Typically, the first step is to clean up the data-set. In this case that would mean removing contaminants. However, we’re going to focus on applying tools we’re already familiar with and get to that in the next section. But, there are many ways to go about applying transformations to your data set. Here we can use older base package methods. The reason I show this is because it’s very simple and you will see it a lot in help pages and scripts, so it’s worthwhile being familiar with both base package and tidyverse ways of doing things.

Exercise 8.3 (Clean-up and Transform I) There are three intensity columns, corresponding to the H, M and L labelled proteins: - Intensity.H - Intensity.M - Intensity.L

Intensities are typically transformed to a \(log_{10}\) scale. Perform a \(log_{10}\) transformation on each intensity column and replace the existing columns in situ with their transformed values.
Exercise 8.4 (Clean-up and Transform II) Since we’re working with ratios, a protein’s intensity is actually the sum of each label’s intensity. Calculate the sum of each combination of \(log_{10}\) intensities, H+M and M+L (we’re not interested in H+L), and store them in new columns called Intensity.H.M and Intensity.M.L, respectively.
Exercise 8.5 (Clean-up and Transform III) Perform a \(log_2\) transformation of the ratios and store the values in situ in the same columns.

Next, confirm that protein_df has the correct dimensions, column names and information:

# New dimensions of the data frame:
dim(protein_df)
# [1] 1223   17
# The first 6 values of log2.rat.HM
head(protein_df$Ratio.H.M)
# [1] -1.5105 -1.0003 -1.1532 -1.0851      NA -0.0046

8.2 Saving a data frame to a file

There are several ways to save an R object outside of the environment. If you have a data frame, The most straightforward way is to use the rio package:

Function Description
export(df, file) Save the data frame df as a file.
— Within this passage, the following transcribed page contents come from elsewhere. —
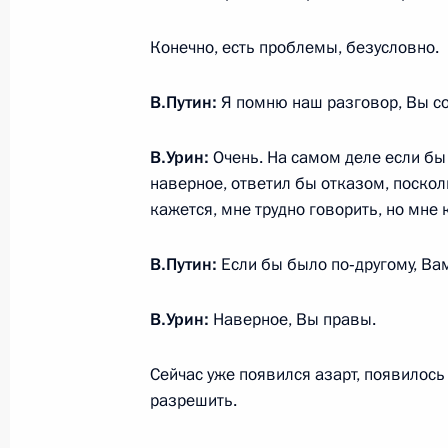
14 октября 2013 года, 10:15
Конечно, есть проблемы, безусловно.
В.Путин:
Я помню наш разговор, Вы с
Поздравление Марку Захарову с ю
В.Урин:
Очень. На самом деле если бы 
13 октября 2013 года, 10:30
наверное, ответил бы отказом, поскол
кажется, мне трудно говорить, но мне 
Владимир Путин поздравил художн
В.Путин:
Если бы было по‑другому, Ва
летием
6 октября 2013 года, 17:00
В.Урин:
Наверное, Вы правы.
Сейчас уже появился азарт, появилось
Заседание Совета по культуре и иск
разрешить.
2 октября 2013 года, 19:30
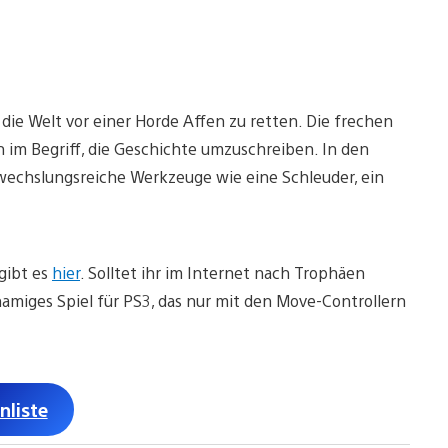
ie Welt vor einer Horde Affen zu retten. Die frechen
im Begriff, die Geschichte umzuschreiben. In den
wechslungsreiche Werkzeuge wie eine Schleuder, ein
gibt es
hier
. Solltet ihr im Internet nach Trophäen
hnamiges Spiel für PS3, das nur mit den Move-Controllern
nliste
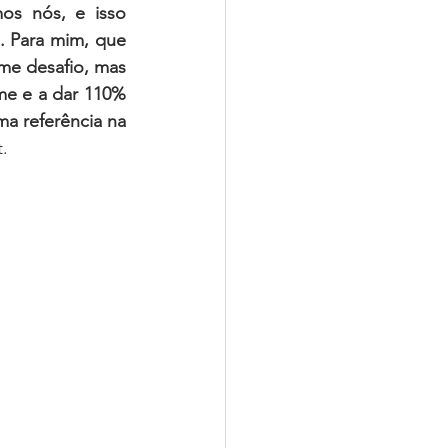
s nós, e isso 
. Para mim, que 
e desafio, mas 
e e a dar 110% 
a referência na 
.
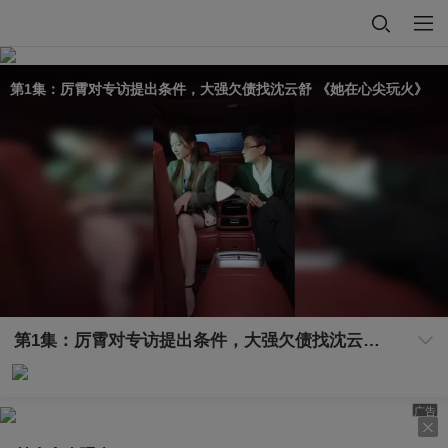
第1集：厉霄对专访提出条件，大强欠债找沈云舒 《她在心尖玩火》
第1集：厉霄对专访提出条件，大强欠债找沈云舒 《她在心尖玩火》
广告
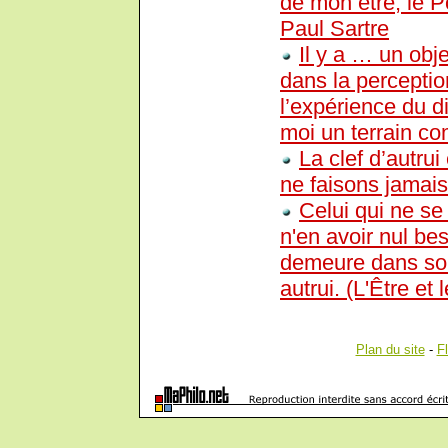
de mon être, le P
Paul Sartre
Il y a … un obje
dans la perceptio
l’expérience du di
moi un terrain
La clef d’autru
ne faisons jamais
Celui qui ne se
n'en avoir nul bes
demeure dans son 
autrui. (L'Être et
Plan du site
-
F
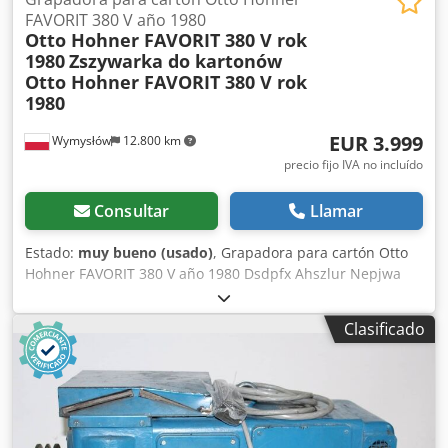
FAVORIT 380 V año 1980
Otto Hohner FAVORIT 380 V rok
1980
Zszywarka do kartonów
Otto Hohner FAVORIT 380 V rok
1980
EUR 3.999
Wymysłów
12.800 km
precio fijo IVA no incluído
Consultar
Llamar
Estado:
muy bueno (usado)
, Grapadora para cartón Otto
Hohner FAVORIT 380 V año 1980 Dsdpfx Ahszlur Nepjwa
Clasificado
This will save the file type according to the file extension. For example, "myData.txt" will result in a tab-separated file.

Alternatively, you’ll also see base package versions:

Function Description
write.table(df, file) Save the data frame df as a file.
write.csv(df, file) Save the data frame df as a comma-separated file.
write.csv2(df, file) Save the data frame df as a semicolon-separated file.

Try using the form write.table(df, "data.txt", sep = "\t", row.names = F) to produce tab-delimited files. You can see that export() takes care of a lot of the settings for you, just by giving a proper extension to your file.